▸ **WHAT THE TASK ASKS**
Go over the data and work out how many lines include the word "last". Give that number only.

Dataset entries
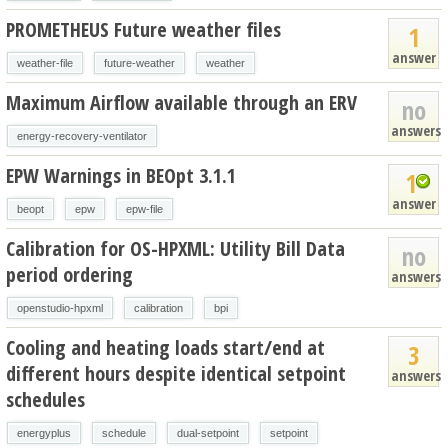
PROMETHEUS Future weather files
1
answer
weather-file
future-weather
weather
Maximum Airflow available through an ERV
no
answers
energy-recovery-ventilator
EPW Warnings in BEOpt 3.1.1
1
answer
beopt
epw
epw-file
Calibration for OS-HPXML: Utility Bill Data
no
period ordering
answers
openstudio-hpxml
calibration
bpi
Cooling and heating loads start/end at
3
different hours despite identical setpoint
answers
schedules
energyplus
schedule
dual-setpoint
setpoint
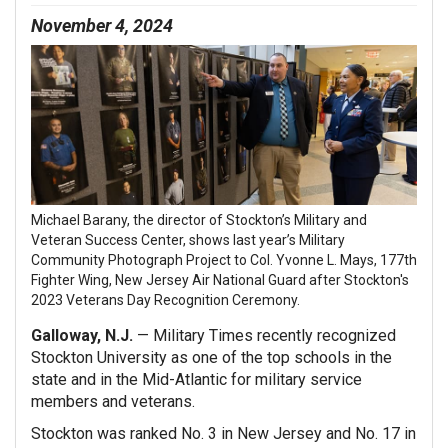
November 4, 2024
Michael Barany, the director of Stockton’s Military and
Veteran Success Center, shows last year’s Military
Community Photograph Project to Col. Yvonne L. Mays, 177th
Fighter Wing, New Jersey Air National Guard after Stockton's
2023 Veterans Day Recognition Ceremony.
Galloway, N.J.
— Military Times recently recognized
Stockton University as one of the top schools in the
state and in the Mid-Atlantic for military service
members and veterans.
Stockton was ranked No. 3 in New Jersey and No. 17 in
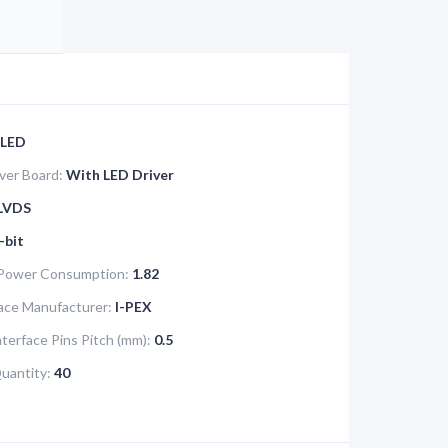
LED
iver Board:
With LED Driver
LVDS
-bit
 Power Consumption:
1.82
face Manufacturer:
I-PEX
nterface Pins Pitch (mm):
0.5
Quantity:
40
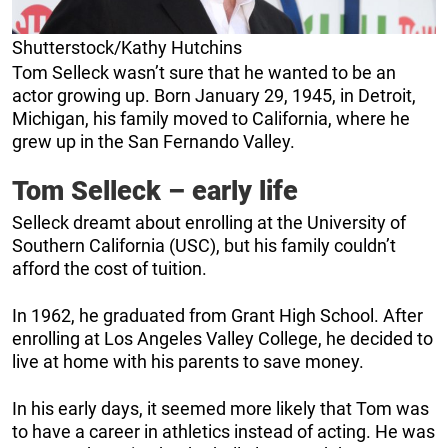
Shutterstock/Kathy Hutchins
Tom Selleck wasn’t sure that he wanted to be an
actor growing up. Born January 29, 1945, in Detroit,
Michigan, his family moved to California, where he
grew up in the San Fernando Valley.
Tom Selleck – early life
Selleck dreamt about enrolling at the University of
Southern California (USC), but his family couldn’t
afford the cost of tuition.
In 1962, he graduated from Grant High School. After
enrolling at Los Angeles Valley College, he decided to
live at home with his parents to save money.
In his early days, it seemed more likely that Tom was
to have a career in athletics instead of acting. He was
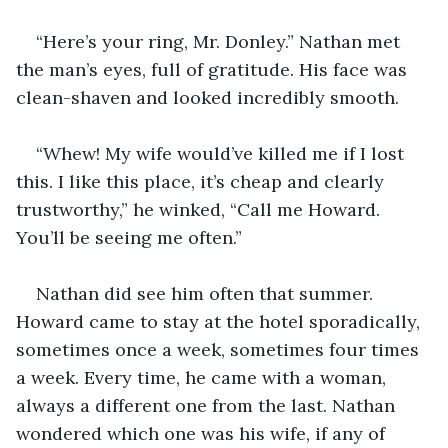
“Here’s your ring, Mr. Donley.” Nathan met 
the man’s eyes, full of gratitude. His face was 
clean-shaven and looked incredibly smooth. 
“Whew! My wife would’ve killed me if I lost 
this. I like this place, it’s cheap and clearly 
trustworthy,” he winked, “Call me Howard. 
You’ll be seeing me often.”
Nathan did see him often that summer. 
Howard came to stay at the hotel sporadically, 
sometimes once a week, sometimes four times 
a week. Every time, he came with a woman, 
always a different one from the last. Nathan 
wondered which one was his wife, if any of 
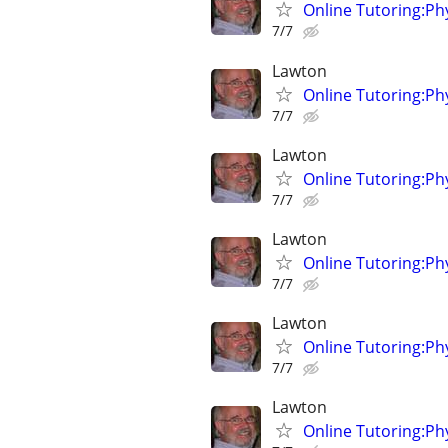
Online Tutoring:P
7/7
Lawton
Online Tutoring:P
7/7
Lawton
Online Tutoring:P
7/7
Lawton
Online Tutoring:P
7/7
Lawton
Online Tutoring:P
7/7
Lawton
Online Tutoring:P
...
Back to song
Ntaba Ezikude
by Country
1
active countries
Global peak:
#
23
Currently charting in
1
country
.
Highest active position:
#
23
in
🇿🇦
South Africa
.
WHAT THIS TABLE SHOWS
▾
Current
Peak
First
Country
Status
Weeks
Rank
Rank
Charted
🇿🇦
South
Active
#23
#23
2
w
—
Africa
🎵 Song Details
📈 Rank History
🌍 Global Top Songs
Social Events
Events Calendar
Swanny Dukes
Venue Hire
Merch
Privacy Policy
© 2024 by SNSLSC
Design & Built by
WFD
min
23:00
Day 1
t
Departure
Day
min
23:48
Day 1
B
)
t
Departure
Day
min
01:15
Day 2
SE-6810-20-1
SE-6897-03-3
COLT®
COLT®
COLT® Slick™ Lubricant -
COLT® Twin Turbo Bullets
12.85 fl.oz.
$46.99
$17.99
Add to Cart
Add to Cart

▸ **YOUR SOLUTION**
2